This piece by NCAC Executive Director Joan Bertin appeared in the February 24, 2014 CQ Researcher as part of a "point-counterpoint" section on media violence.

Violence has always been a fact of life and remains a reality for many people. It also has occupied a central place in art and literature, including children’s stories (“Hansel and Gretel”), classic texts (“The Odyssey”) and religious art (Gustave Doré’s illustrations in Dante’s “Inferno”). If violence is an accepted subject of timeless art and literature, why question it in contemporary modes of expression?

New forms of expression have always aroused anxiety and calls for restrictions, often accompanied by pseudo-scientific claims of harm. For example, in the 1950s psychiatrist Fredric Wertham’s now-discredited claims of harm nearly wiped out comic books in America.

Recently, the Supreme Court considered similar claims about video games and found that studies on the effects of violent games “show at best some correlation between exposure to violent entertainment and minuscule real-world effects [which] are both small and indistinguishable from the effect [of watching] cartoons starring Bugs Bunny or the Road Runner.” Official reports from Sweden, Norway, Australia and Great Britain have reached similar conclusions.

A federal appeals court rejected such arguments about media violence even more emphatically, holding that shielding children “from exposure to violent descriptions and images would not only be quixotic, but deforming,” leaving them “unequipped to cope with the world as we know it.” That doesn’t mean individuals have to like media violence or watch it or allow their children to do so.
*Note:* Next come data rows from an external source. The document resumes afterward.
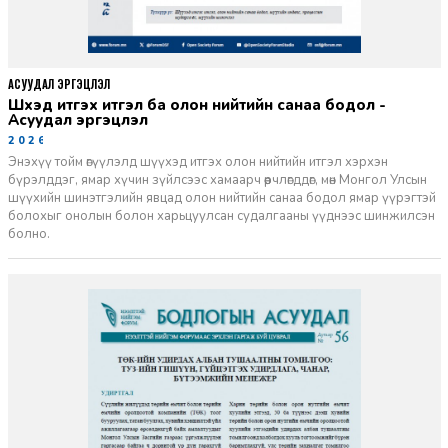
АСУУДАЛ ЭРГЭЦҮҮЛЭЛ
Шүүхэд итгэх итгэл ба олон нийтийн санаа бодол -
Асуудал эргэцүүлэл
2026-06-11
Энэхүү тойм өгүүлэлд шүүхэд итгэх олон нийтийн итгэл хэрхэн
бүрэлддэг, ямар хүчин зүйлсээс хамаарч өөрчлөгддөг, мөн Монгол Улсын
шүүхийн шинэтгэлийн явцад олон нийтийн санаа бодол ямар үүрэгтэй
болохыг онолын болон харьцуулсан судалгааны үүднээс шинжилсэн
болно.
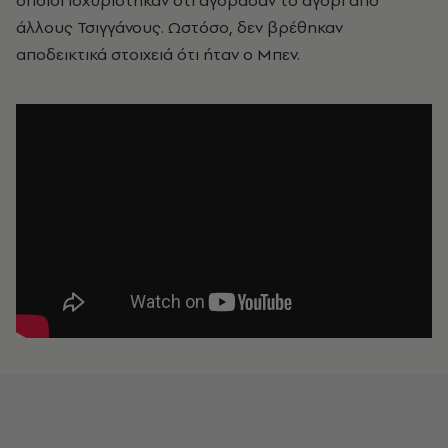
οποίοι ισχυρίστηκαν ότι αγόρασαν το αγόρι από
άλλους Τσιγγάνους. Ωστόσο, δεν βρέθηκαν
αποδεικτικά στοιχειά ότι ήταν ο Μπεν.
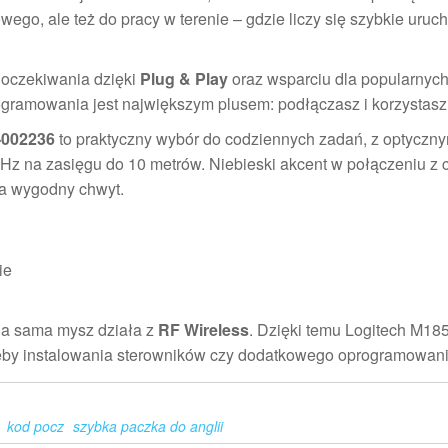
ego, ale też do pracy w terenie – gdzie liczy się szybkie uruc
a oczekiwania dzięki
Plug & Play
oraz wsparciu dla popularnyc
ogramowania jest największym plusem: podłączasz i korzystasz
-002236
to praktyczny wybór do codziennych zadań, z optyczn
GHz na zasięgu do 10 metrów. Niebieski akcent w połączeniu z 
ra wygodny chwyt.
ie
, a sama mysz działa z
RF Wireless
. Dzięki temu Logitech M185
zeby instalowania sterowników czy dodatkowego oprogramowani
kod pocz
szybka paczka do anglii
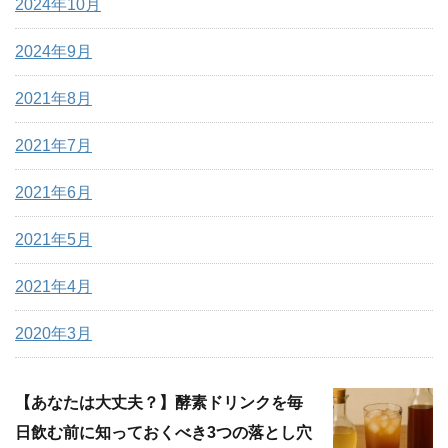
2024年10月
2024年9月
2021年8月
2021年7月
2021年6月
2021年5月
2021年4月
2020年3月
【あなたは大丈夫？】酵素ドリンクを毎
日飲む前に知っておくべき3つの落とし穴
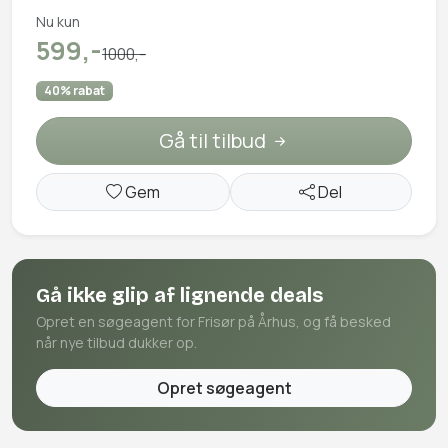
Nu kun
599,-
1000,-
40% rabat
Gå til tilbud
Gem
Del
Gå ikke glip af lignende deals
Opret en søgeagent for Frisør på Århus, og få besked
når nye tilbud dukker op.
Opret søgeagent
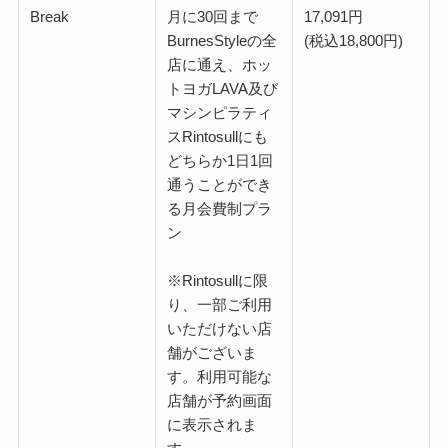
Break
月に30回まで
17,091円
BurnesStyleの全
(税込18,800円)
店に通え、ホッ
トヨガLAVA及び
マシンピラティ
スRintosullにも
どちらか1日1回
通うことができ
る月会費制プラ
ン
※Rintosullに限
り、一部ご利用
いただけない店
舗がございま
す。利用可能な
店舗が予約画面
に表示されま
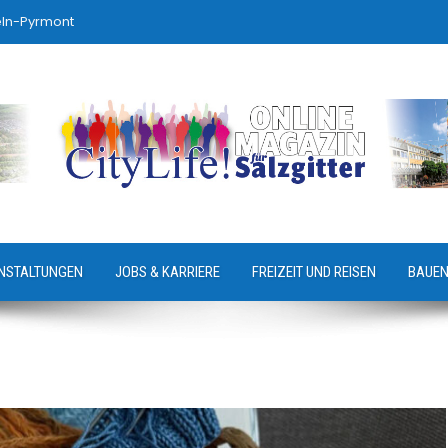
eln-Pyrmont
NSTALTUNGEN
JOBS & KARRIERE
FREIZEIT UND REISEN
BAUEN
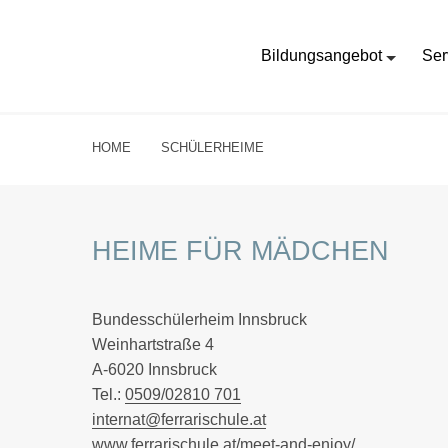
Bildungsangebot
Ser
HOME
SCHÜLERHEIME
HEIME FÜR MÄDCHEN
Bundesschülerheim Innsbruck
Weinhartstraße 4
A-6020 Innsbruck
Tel.:
0509/02810 701
internat@ferrarischule.at
www.ferrarischule.at/meet-and-enjoy/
They’re free to make their own choices. However, they’re not entitled to impose their view on others, or to expect the government or anyone else to do it for them.
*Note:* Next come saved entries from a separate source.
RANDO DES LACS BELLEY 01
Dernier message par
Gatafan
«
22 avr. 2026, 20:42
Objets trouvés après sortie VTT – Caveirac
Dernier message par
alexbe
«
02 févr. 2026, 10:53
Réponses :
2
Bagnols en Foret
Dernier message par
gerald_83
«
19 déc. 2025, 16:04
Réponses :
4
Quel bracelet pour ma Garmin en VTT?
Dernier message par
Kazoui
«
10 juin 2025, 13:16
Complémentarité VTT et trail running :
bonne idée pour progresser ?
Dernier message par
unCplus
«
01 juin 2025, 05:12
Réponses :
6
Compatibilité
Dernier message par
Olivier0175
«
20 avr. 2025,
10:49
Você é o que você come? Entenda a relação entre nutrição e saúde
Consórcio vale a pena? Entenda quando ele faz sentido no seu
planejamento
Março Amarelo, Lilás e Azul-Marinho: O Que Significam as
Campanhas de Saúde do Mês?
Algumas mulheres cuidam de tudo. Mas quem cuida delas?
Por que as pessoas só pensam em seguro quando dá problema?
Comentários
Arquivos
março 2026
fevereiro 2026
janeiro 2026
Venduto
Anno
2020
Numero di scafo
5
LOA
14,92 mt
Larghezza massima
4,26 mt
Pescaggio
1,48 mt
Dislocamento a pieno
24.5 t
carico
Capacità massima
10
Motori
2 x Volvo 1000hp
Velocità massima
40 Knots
If the question is whether the government should require the media and communications industries to reduce children’s exposure to media violence, the answer is clearly “no.” As Supreme Court Justice Anthony Kennedy said in the 2000 majority opinion in United States v. Playboy Entertainment Group, the First Amendment “exists precisely so that opinions and judgments, including esthetic and moral judgments about art and literature, can be formed, tested and expressed. . . . [T]hese judgments are for the individual to make, not for the government to decree, even with the mandate or approval of a majority.”

If not the government, who else? The idea of a private watchdog or industry group acting as culture czar to dictate taste is both implausible and chilling. There are all kinds of ratings and reviews for anyone who wants to use them. Isn’t that good enough?